- **PROVIDED INFORMATION**
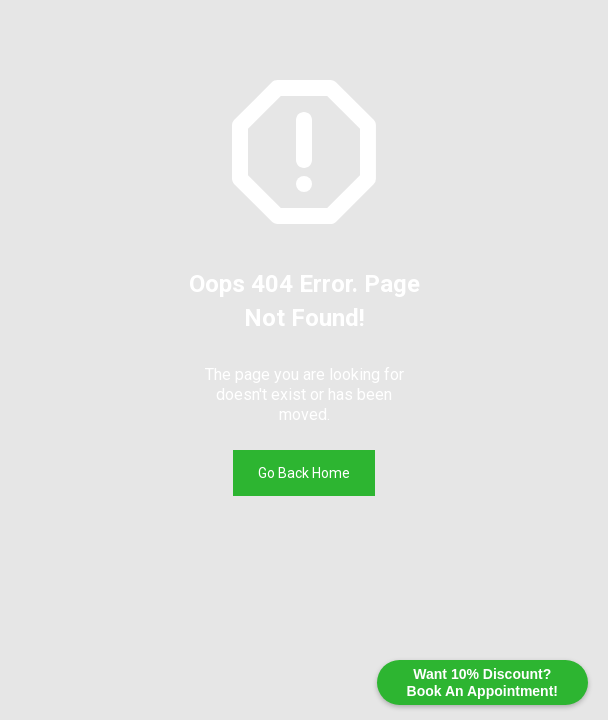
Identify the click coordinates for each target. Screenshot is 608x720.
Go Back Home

---

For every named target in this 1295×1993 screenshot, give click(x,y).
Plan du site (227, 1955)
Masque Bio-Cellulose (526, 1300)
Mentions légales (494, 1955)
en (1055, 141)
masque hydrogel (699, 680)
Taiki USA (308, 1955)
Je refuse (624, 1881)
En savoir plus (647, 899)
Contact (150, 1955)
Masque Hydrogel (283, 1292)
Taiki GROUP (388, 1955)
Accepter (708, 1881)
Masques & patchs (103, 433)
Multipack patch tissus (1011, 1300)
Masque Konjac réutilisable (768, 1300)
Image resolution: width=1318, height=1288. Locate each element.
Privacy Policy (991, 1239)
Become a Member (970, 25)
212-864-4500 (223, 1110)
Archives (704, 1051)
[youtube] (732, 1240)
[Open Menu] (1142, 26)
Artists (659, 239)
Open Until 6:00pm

- **WHAT YOU HAVE TO DO**
Please give back, exactly as it stands above, the stretch from the line with "Taiki GROUP (388, 1955)" through the line with "Open Until 6:00pm", and no line outside it.

- **SOLUTION**
Taiki GROUP (388, 1955)
Accepter (708, 1881)
Masques & patchs (103, 433)
Multipack patch tissus (1011, 1300)
Masque Konjac réutilisable (768, 1300)
Image resolution: width=1318, height=1288. Locate each element.
Privacy Policy (991, 1239)
Become a Member (970, 25)
212-864-4500 (223, 1110)
Archives (704, 1051)
[youtube] (732, 1240)
[Open Menu] (1142, 26)
Artists (659, 239)
Open Until 6:00pm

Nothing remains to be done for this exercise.